When Japanese industrial designer Naoto Fukasawa began his first collaboration with American furniture-maker Emeco, he was surprised to discover that the brand’s classic Navy Chair family was missing a key member. “I was happy to find that this symbolic icon didn’t yet have the simplest round stool,” Fukasawa says. “Because that meant I could design one.”
Applying his trademark approach to design – simple, elegant and purposeful – Fukasawa developed the Za stool. Meaning “a place to sit” in Japanese, Za is a “modest and humble” seat that’s intended for use just about anywhere, inside and outside. The handmade piece – produced in recycled aluminum at the brand’s Pennsylvania factory using a complex 77-step process – is envisioned by both the designer and the manufacturer to be an heirloom that is cherished and passed down through generations.

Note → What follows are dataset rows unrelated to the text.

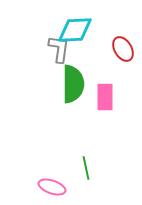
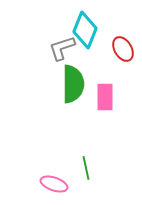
cyan diamond: moved 10 px right; rotated 66 degrees counterclockwise
gray L-shape: moved 3 px right, 1 px up; rotated 116 degrees counterclockwise
pink ellipse: moved 2 px right, 3 px up
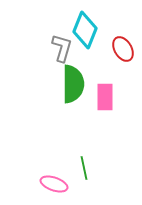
gray L-shape: rotated 124 degrees clockwise
green line: moved 2 px left
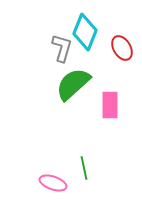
cyan diamond: moved 2 px down
red ellipse: moved 1 px left, 1 px up
green semicircle: rotated 132 degrees counterclockwise
pink rectangle: moved 5 px right, 8 px down
pink ellipse: moved 1 px left, 1 px up
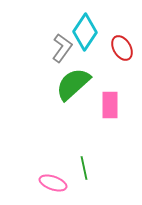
cyan diamond: rotated 12 degrees clockwise
gray L-shape: rotated 20 degrees clockwise
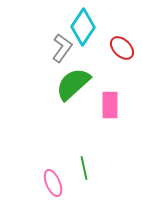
cyan diamond: moved 2 px left, 5 px up
red ellipse: rotated 15 degrees counterclockwise
pink ellipse: rotated 48 degrees clockwise
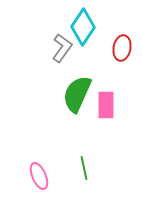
red ellipse: rotated 55 degrees clockwise
green semicircle: moved 4 px right, 10 px down; rotated 24 degrees counterclockwise
pink rectangle: moved 4 px left
pink ellipse: moved 14 px left, 7 px up
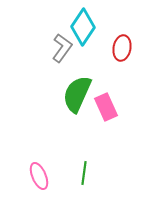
pink rectangle: moved 2 px down; rotated 24 degrees counterclockwise
green line: moved 5 px down; rotated 20 degrees clockwise
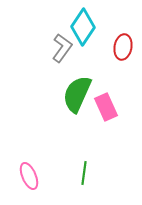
red ellipse: moved 1 px right, 1 px up
pink ellipse: moved 10 px left
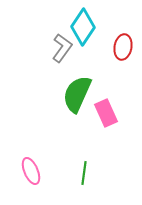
pink rectangle: moved 6 px down
pink ellipse: moved 2 px right, 5 px up
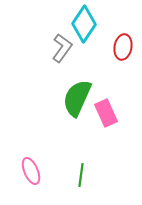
cyan diamond: moved 1 px right, 3 px up
green semicircle: moved 4 px down
green line: moved 3 px left, 2 px down
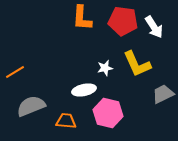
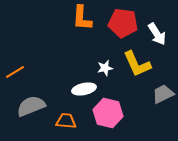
red pentagon: moved 2 px down
white arrow: moved 3 px right, 7 px down
white ellipse: moved 1 px up
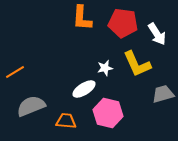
white ellipse: rotated 20 degrees counterclockwise
gray trapezoid: rotated 10 degrees clockwise
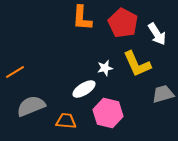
red pentagon: rotated 20 degrees clockwise
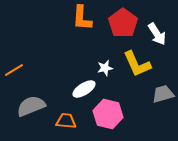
red pentagon: rotated 8 degrees clockwise
orange line: moved 1 px left, 2 px up
pink hexagon: moved 1 px down
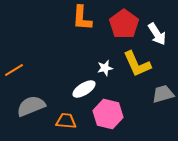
red pentagon: moved 1 px right, 1 px down
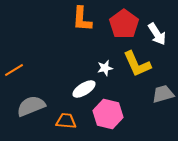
orange L-shape: moved 1 px down
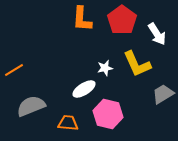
red pentagon: moved 2 px left, 4 px up
gray trapezoid: rotated 15 degrees counterclockwise
orange trapezoid: moved 2 px right, 2 px down
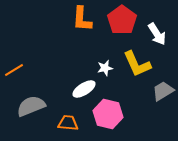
gray trapezoid: moved 3 px up
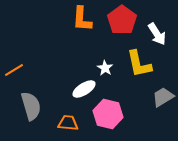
yellow L-shape: moved 2 px right; rotated 12 degrees clockwise
white star: rotated 28 degrees counterclockwise
gray trapezoid: moved 6 px down
gray semicircle: rotated 96 degrees clockwise
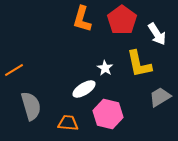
orange L-shape: rotated 12 degrees clockwise
gray trapezoid: moved 3 px left
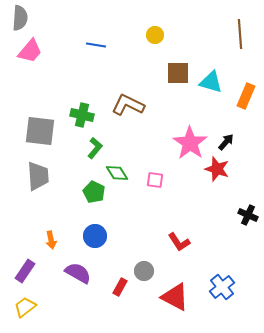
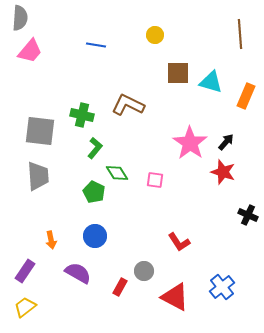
red star: moved 6 px right, 3 px down
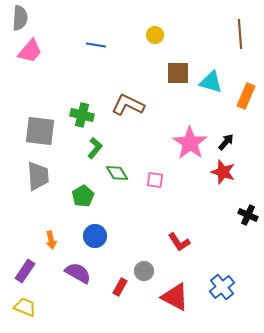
green pentagon: moved 11 px left, 4 px down; rotated 15 degrees clockwise
yellow trapezoid: rotated 60 degrees clockwise
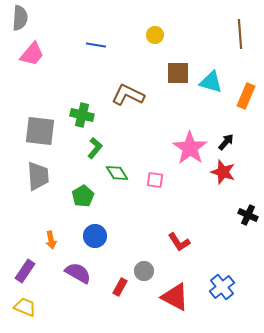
pink trapezoid: moved 2 px right, 3 px down
brown L-shape: moved 10 px up
pink star: moved 5 px down
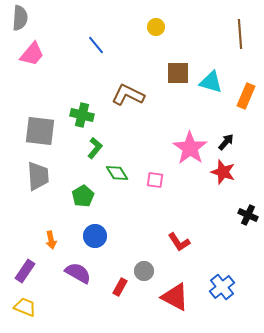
yellow circle: moved 1 px right, 8 px up
blue line: rotated 42 degrees clockwise
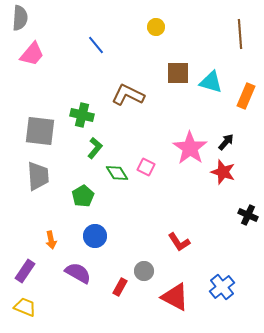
pink square: moved 9 px left, 13 px up; rotated 18 degrees clockwise
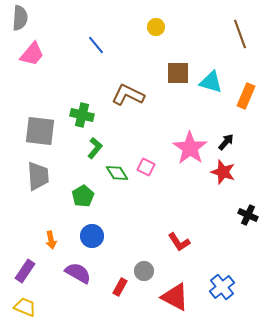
brown line: rotated 16 degrees counterclockwise
blue circle: moved 3 px left
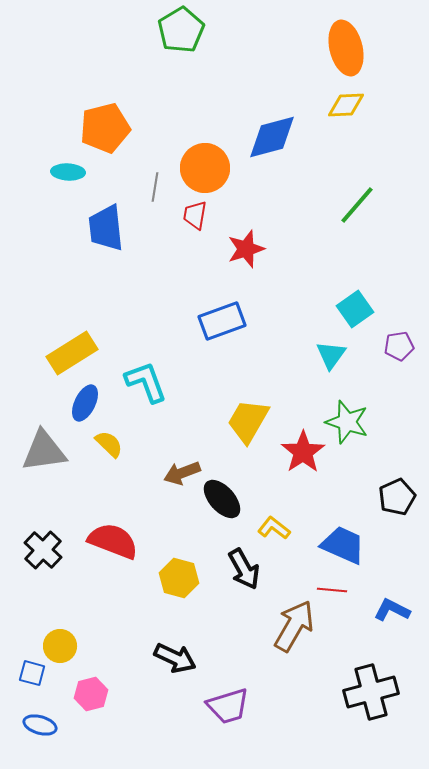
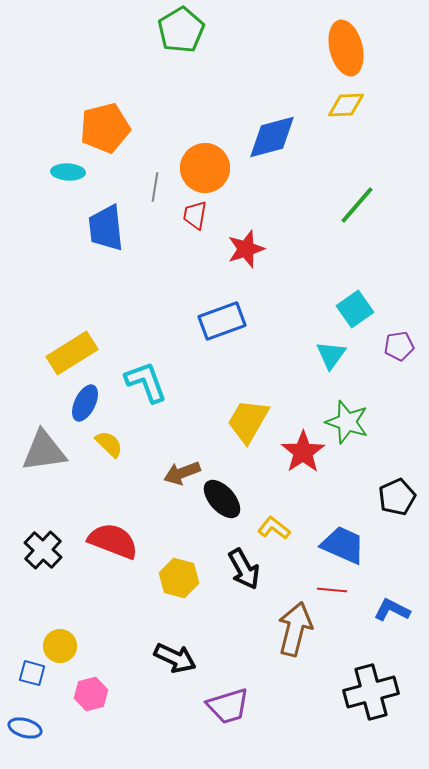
brown arrow at (294, 626): moved 1 px right, 3 px down; rotated 16 degrees counterclockwise
blue ellipse at (40, 725): moved 15 px left, 3 px down
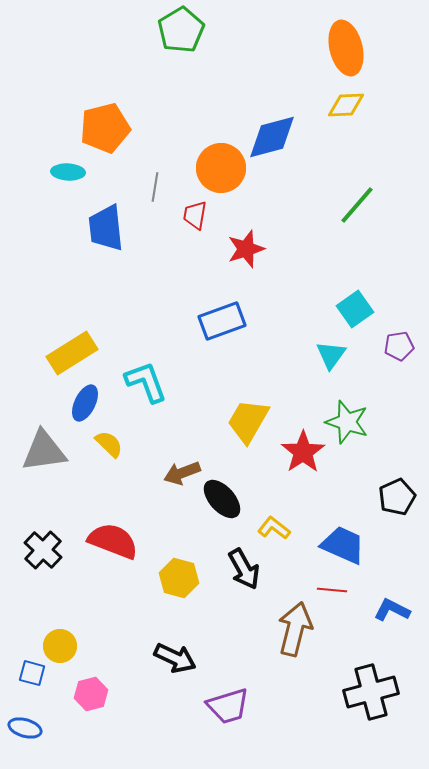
orange circle at (205, 168): moved 16 px right
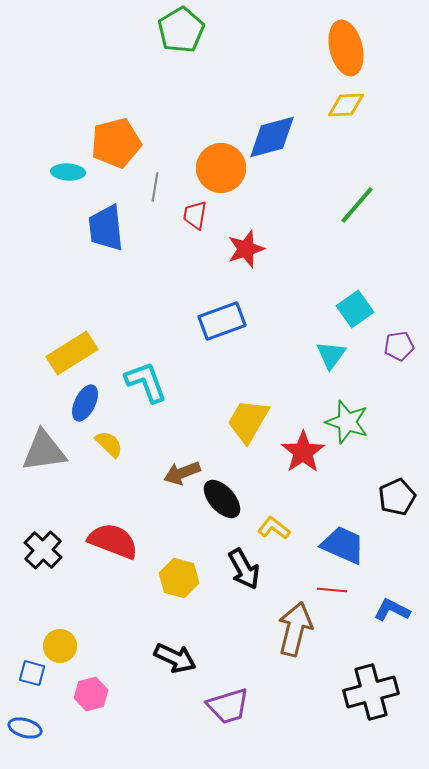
orange pentagon at (105, 128): moved 11 px right, 15 px down
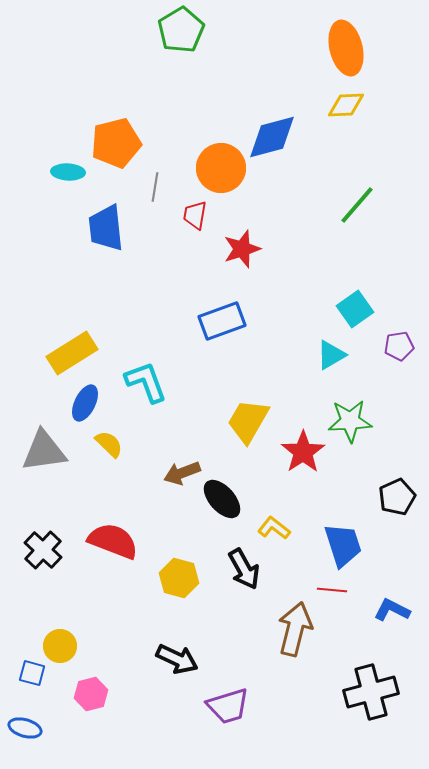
red star at (246, 249): moved 4 px left
cyan triangle at (331, 355): rotated 24 degrees clockwise
green star at (347, 422): moved 3 px right, 1 px up; rotated 21 degrees counterclockwise
blue trapezoid at (343, 545): rotated 48 degrees clockwise
black arrow at (175, 658): moved 2 px right, 1 px down
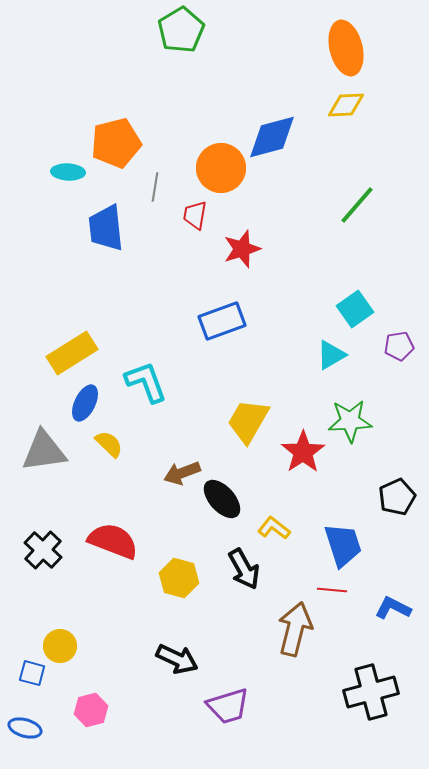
blue L-shape at (392, 610): moved 1 px right, 2 px up
pink hexagon at (91, 694): moved 16 px down
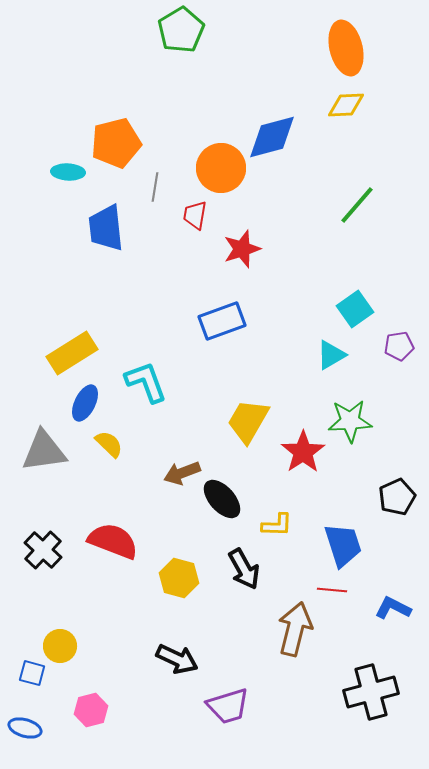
yellow L-shape at (274, 528): moved 3 px right, 3 px up; rotated 144 degrees clockwise
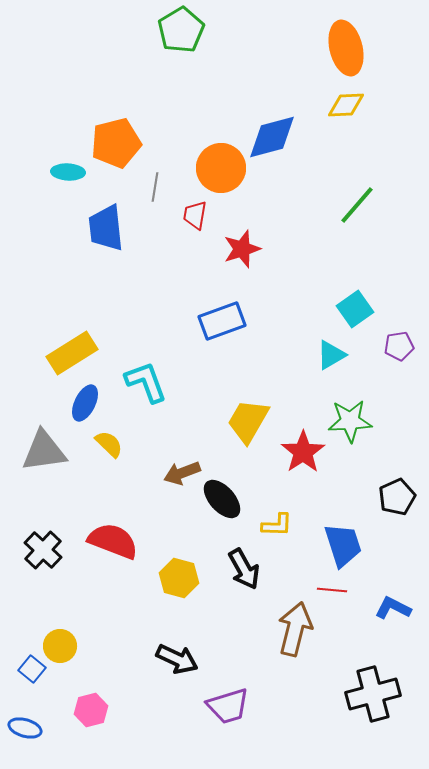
blue square at (32, 673): moved 4 px up; rotated 24 degrees clockwise
black cross at (371, 692): moved 2 px right, 2 px down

Fukasawa appointed the perch with a unique and carefully considered seat shape: An almost indiscernible depression creates a subtly raised rim that “catches the tailbone,” making it easy and comfortable to sit on while also allowing for fidgets and movements.
This deliberate gesture was born of Fukasawa’s desire to give people “a happy mood when sitting” and to create an object that invited an unconscious choice to linger. Lightweight yet undeniably durable, Za is available in three heights (small at 47.6 cm, counter at 63.5 cm and bar at 76.2 cm) and a range of finishes: hand-brushed or hand-polished aluminum or powder-coated in six colourways (dark grey, white grey, light blue, coral orange, sweater brown and green).
The recycled aluminum structure (Emeco’s signature material) is also impervious to modern disinfectants and anti-microbial cleaners and has a minimum carbon footprint of 8.42 kg CO2e.
Japanese designer Naoto Fukasawa’s first contribution to the American brand merges craftsmanship with consideration.